*ACTIVITY*
Could you repeat the entries below exactly, but only from the line with "ОНИКС заказывать абразивный" through the line with "образовательных грантов на", and without any picture?

*GIVEN ENTRIES*
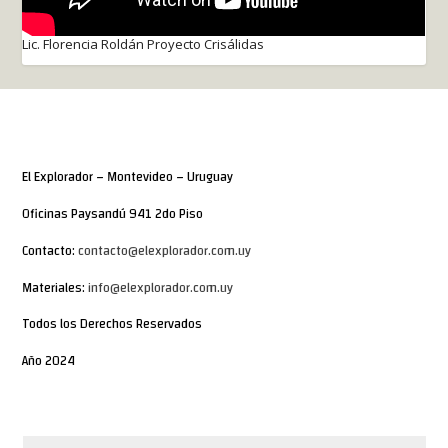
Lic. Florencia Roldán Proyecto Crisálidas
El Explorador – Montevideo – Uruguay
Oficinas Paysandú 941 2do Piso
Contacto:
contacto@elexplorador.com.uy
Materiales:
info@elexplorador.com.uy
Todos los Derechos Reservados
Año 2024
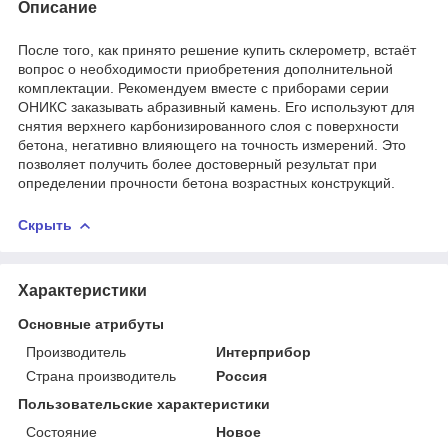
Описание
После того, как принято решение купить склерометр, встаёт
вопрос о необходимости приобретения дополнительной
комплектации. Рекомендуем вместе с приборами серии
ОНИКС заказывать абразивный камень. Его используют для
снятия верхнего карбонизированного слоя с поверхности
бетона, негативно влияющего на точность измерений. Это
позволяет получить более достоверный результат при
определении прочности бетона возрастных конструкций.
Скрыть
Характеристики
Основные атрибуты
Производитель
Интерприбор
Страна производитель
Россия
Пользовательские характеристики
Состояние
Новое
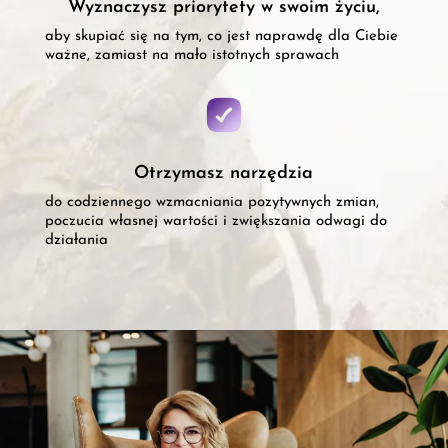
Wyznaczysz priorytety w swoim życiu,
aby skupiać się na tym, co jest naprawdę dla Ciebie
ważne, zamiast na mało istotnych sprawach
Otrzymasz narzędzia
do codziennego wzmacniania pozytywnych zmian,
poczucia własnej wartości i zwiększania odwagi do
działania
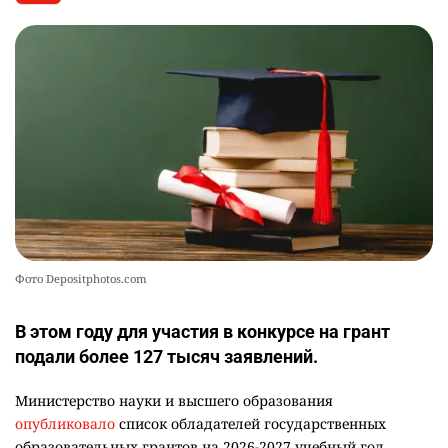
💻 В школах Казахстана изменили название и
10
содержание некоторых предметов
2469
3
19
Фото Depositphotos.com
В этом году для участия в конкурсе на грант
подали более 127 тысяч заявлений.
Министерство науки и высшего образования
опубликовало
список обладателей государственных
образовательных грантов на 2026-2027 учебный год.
==
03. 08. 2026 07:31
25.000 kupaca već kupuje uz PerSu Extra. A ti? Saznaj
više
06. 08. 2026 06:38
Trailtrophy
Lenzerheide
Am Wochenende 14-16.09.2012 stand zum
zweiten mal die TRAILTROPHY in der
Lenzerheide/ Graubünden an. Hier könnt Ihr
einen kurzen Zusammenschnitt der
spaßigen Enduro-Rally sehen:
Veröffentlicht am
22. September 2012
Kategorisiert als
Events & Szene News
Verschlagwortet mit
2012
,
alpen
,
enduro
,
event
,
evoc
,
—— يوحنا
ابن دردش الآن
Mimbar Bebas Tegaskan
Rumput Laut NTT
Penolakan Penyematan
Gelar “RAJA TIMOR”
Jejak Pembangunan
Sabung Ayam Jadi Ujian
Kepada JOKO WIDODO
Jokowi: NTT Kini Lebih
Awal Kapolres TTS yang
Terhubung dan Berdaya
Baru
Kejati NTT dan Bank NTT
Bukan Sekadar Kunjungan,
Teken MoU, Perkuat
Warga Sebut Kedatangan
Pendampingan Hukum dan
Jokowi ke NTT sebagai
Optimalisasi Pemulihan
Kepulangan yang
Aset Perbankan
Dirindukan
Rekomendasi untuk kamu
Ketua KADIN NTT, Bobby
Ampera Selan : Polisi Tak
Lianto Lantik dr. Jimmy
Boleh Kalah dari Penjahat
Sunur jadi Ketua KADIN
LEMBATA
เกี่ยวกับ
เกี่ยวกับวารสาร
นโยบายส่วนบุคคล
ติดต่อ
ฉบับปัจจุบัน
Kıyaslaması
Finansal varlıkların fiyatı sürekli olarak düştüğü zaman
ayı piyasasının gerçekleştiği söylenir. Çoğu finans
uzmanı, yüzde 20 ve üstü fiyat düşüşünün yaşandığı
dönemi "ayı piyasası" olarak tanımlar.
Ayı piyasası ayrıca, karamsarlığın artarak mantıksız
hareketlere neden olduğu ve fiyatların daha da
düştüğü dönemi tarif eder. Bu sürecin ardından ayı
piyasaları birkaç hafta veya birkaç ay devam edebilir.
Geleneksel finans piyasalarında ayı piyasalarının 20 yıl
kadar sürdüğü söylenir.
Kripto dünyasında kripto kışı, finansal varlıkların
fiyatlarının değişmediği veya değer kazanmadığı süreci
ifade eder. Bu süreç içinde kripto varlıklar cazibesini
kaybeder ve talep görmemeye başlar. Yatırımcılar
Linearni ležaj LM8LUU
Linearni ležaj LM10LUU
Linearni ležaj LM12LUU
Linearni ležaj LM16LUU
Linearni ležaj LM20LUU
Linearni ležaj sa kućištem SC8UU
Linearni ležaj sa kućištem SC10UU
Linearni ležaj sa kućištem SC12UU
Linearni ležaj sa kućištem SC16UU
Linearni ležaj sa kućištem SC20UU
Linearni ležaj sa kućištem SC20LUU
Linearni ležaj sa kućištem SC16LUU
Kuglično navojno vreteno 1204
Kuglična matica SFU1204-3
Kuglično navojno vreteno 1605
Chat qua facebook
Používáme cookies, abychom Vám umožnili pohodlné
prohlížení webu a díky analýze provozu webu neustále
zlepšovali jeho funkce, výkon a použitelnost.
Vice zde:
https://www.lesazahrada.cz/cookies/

*TASK SOLUTION*
ОНИКС заказывать абразивный камень. Его используют для
снятия верхнего карбонизированного слоя с поверхности
бетона, негативно влияющего на точность измерений. Это
позволяет получить более достоверный результат при
определении прочности бетона возрастных конструкций.
Скрыть
Характеристики
Основные атрибуты
Производитель
Интерприбор
Страна производитель
Россия
Пользовательские характеристики
Состояние
Новое
Wyznaczysz priorytety w swoim życiu,
aby skupiać się na tym, co jest naprawdę dla Ciebie
ważne, zamiast na mało istotnych sprawach
Otrzymasz narzędzia
do codziennego wzmacniania pozytywnych zmian,
poczucia własnej wartości i zwiększania odwagi do
działania
💻 В школах Казахстана изменили название и
10
содержание некоторых предметов
2469
3
19
Фото Depositphotos.com
В этом году для участия в конкурсе на грант
подали более 127 тысяч заявлений.
Министерство науки и высшего образования
опубликовало
список обладателей государственных
образовательных грантов на 2026-2027 учебный год.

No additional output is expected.